Segment Start: Task input

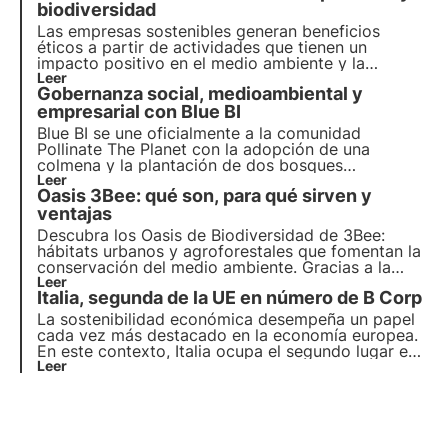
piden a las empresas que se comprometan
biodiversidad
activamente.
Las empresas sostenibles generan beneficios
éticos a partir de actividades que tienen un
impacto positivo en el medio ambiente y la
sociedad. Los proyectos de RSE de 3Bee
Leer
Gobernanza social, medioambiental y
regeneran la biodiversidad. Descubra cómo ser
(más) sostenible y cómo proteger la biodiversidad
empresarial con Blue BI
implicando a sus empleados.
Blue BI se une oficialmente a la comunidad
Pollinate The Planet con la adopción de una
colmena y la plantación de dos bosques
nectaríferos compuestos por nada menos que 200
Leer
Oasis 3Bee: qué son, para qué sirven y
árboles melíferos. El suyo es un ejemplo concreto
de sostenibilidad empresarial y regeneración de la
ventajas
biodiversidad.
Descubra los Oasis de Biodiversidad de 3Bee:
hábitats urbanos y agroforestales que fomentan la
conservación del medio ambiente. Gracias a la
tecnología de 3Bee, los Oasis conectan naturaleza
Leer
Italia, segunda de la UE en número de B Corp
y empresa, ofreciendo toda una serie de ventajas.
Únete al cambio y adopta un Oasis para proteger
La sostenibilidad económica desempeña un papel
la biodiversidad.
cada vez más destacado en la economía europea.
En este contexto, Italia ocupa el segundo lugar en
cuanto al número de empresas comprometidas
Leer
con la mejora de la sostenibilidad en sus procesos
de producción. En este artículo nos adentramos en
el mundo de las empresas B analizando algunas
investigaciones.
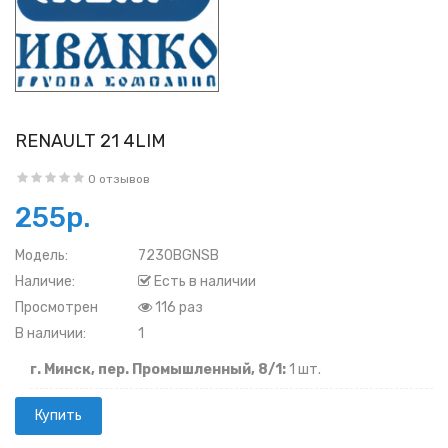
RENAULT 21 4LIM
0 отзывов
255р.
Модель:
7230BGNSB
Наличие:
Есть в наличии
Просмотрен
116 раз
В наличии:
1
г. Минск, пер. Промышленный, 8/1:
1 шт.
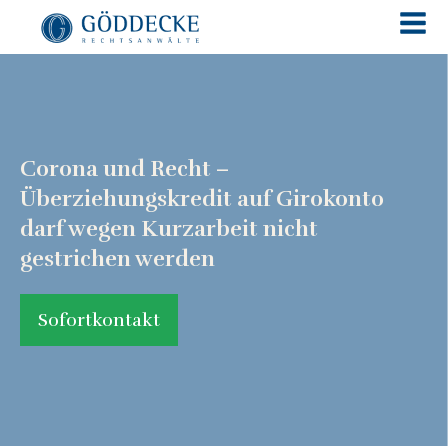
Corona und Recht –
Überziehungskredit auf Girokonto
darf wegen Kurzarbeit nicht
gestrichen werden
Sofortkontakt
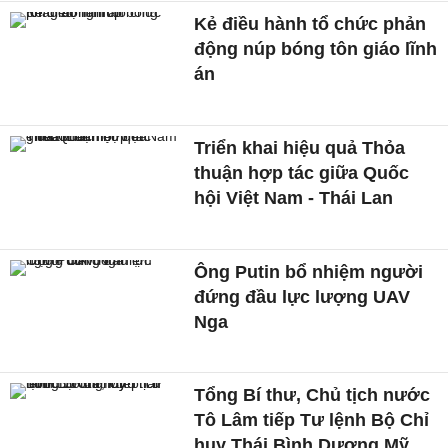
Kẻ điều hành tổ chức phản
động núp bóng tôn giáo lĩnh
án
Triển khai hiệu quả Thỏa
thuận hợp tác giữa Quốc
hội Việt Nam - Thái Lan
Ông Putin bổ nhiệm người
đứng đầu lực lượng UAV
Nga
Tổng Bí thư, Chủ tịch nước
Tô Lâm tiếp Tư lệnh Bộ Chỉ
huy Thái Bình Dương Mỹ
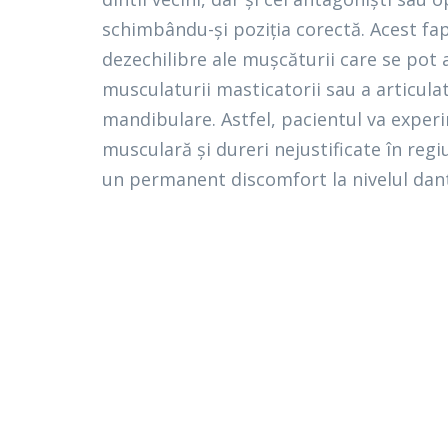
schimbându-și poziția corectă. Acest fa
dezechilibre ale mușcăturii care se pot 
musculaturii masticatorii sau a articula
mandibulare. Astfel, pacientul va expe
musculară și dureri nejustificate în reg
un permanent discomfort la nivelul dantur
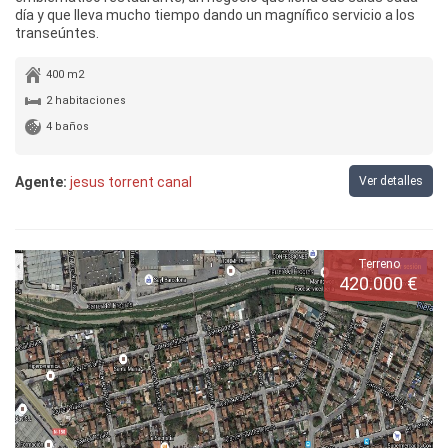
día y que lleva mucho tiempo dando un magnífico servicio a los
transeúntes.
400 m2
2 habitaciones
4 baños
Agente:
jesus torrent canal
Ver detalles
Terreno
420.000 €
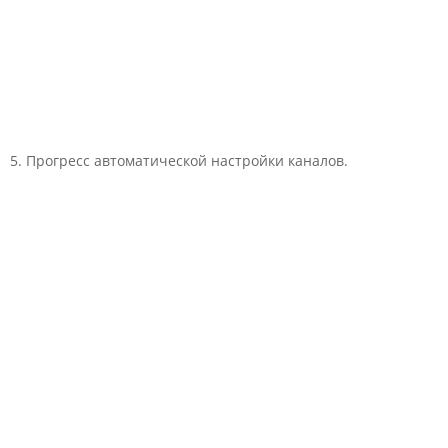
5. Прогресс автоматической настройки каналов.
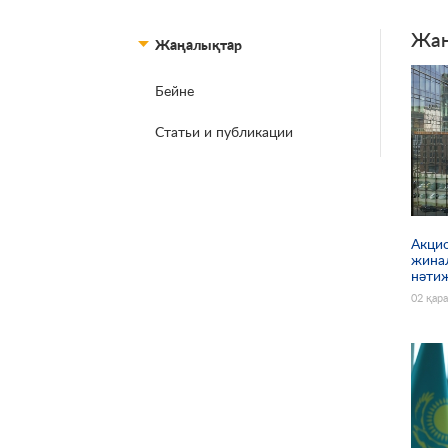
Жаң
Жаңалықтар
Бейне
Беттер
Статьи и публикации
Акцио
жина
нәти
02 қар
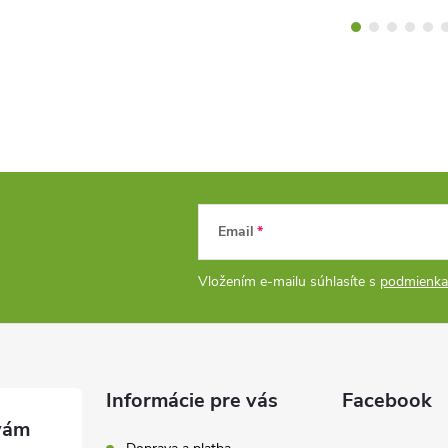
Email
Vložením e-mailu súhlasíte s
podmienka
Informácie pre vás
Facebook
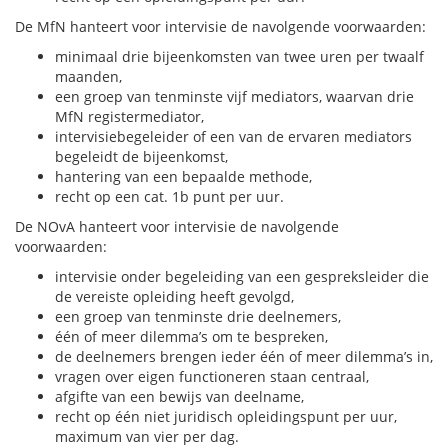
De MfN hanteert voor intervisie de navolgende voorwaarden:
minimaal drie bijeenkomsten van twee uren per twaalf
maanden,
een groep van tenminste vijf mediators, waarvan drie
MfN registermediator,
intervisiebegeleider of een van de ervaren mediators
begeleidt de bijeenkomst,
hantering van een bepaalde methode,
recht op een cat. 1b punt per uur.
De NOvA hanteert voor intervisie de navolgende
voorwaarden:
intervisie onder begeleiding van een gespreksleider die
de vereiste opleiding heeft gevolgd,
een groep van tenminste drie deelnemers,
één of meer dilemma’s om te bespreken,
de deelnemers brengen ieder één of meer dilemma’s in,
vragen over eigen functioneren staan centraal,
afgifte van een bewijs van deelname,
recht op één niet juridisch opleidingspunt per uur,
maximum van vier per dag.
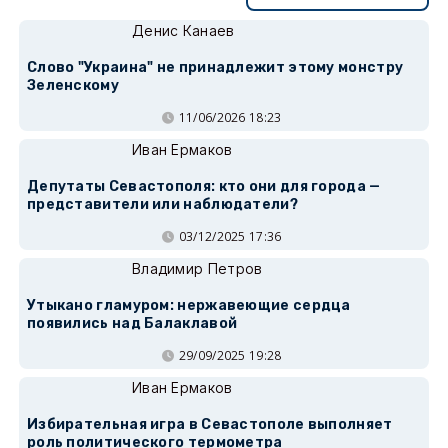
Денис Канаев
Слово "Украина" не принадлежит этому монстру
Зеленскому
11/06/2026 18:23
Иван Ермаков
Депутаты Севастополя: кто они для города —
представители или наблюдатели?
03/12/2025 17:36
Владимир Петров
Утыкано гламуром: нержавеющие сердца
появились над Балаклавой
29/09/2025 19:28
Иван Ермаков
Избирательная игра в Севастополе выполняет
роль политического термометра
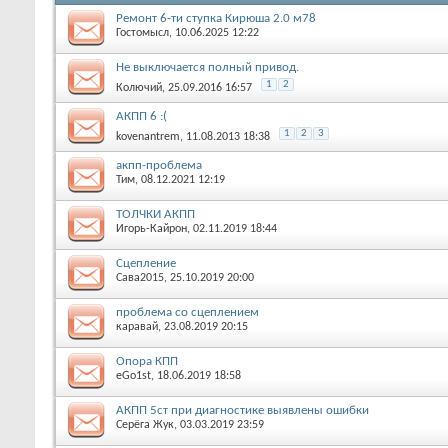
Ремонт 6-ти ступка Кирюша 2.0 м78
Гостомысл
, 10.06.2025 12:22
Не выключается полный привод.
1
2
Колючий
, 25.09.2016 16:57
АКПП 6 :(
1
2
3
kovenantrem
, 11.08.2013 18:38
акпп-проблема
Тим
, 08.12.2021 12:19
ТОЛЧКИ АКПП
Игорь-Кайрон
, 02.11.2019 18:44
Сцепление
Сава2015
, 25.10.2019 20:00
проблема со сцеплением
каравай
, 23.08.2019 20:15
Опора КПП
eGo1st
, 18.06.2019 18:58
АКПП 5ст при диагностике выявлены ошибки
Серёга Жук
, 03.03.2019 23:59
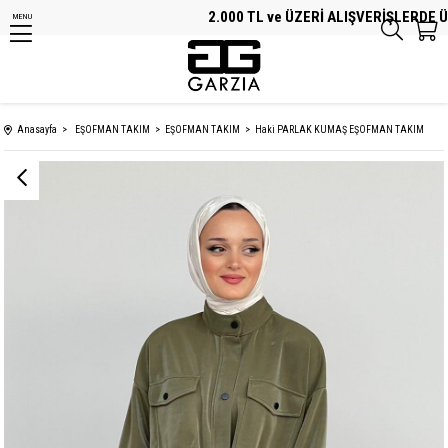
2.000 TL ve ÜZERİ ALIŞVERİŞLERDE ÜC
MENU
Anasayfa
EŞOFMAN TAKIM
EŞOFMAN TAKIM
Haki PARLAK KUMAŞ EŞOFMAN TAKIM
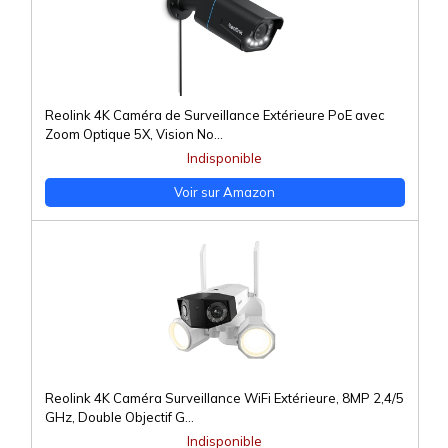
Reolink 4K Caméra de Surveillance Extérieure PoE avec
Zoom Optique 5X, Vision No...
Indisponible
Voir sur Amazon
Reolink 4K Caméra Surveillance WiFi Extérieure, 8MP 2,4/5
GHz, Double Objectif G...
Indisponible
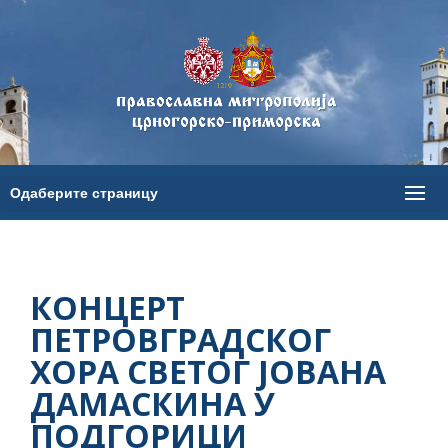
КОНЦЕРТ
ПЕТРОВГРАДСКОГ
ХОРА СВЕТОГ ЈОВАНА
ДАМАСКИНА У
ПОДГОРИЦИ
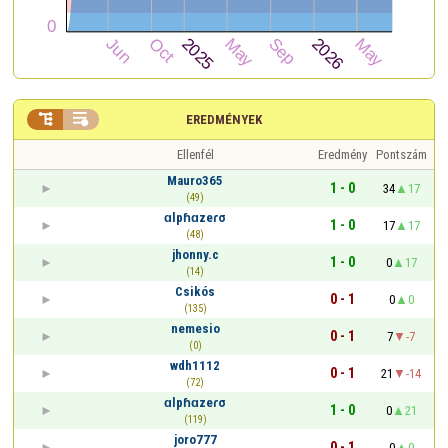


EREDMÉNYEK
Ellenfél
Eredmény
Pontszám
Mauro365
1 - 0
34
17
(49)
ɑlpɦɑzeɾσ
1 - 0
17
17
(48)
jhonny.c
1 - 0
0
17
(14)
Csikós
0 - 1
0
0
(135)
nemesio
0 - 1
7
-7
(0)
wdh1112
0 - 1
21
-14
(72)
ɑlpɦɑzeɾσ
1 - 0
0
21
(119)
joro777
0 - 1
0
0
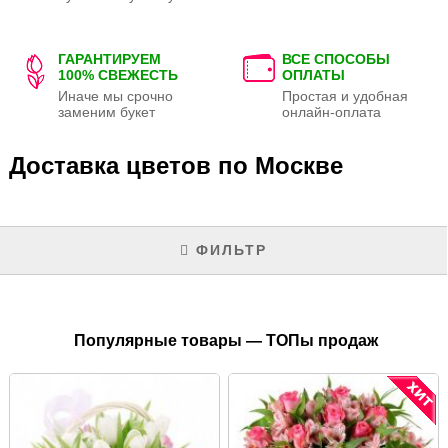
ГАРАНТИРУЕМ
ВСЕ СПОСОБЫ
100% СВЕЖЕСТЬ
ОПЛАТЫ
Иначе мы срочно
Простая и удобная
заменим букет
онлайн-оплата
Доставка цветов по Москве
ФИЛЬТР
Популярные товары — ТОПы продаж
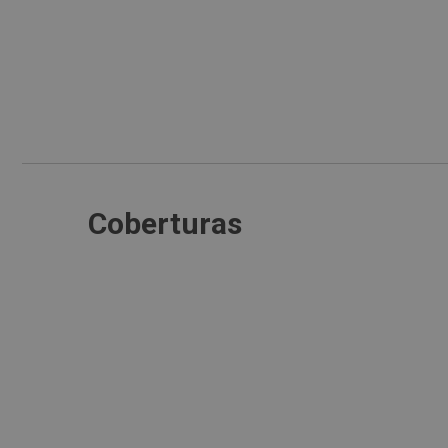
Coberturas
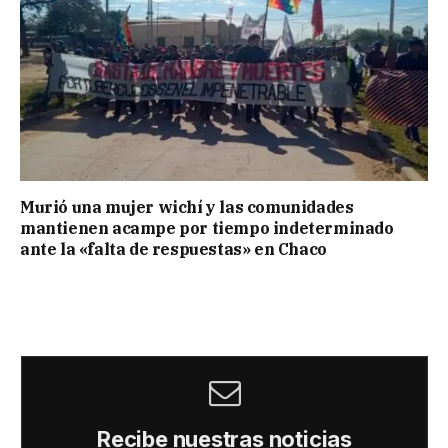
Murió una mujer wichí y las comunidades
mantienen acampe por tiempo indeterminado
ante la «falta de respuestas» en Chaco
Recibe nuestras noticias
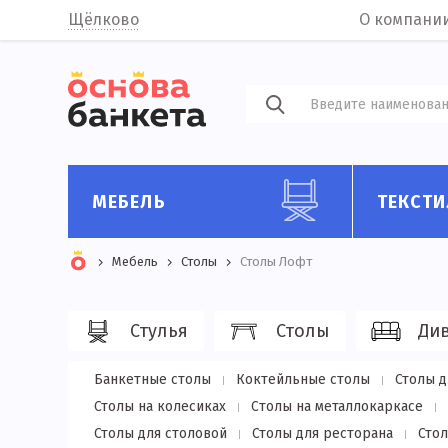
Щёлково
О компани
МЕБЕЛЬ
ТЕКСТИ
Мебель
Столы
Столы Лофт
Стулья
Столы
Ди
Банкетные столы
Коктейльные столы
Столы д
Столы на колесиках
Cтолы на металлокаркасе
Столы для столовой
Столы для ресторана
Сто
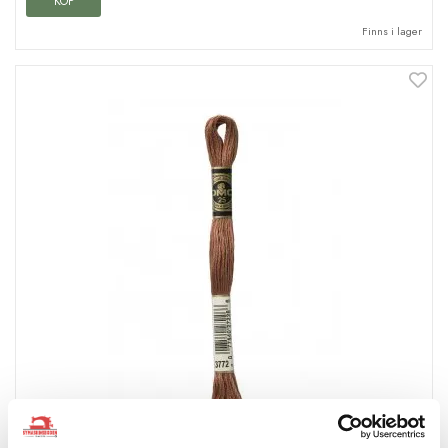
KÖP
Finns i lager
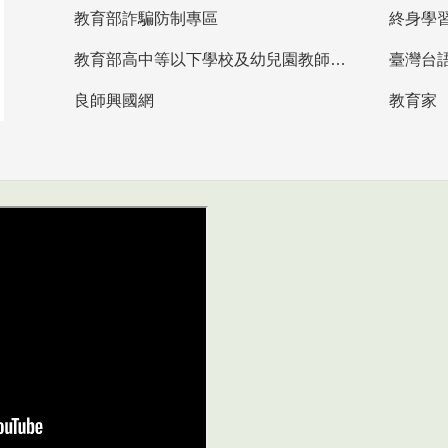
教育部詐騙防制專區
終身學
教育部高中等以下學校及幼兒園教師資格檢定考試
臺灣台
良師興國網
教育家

Segment End: Task input

_Work task:_ Among the lines of the records, copy out each one that contains the word "Thái".

_Problem solution:_
hội Việt Nam - Thái Lan
huy Thái Bình Dương Mỹ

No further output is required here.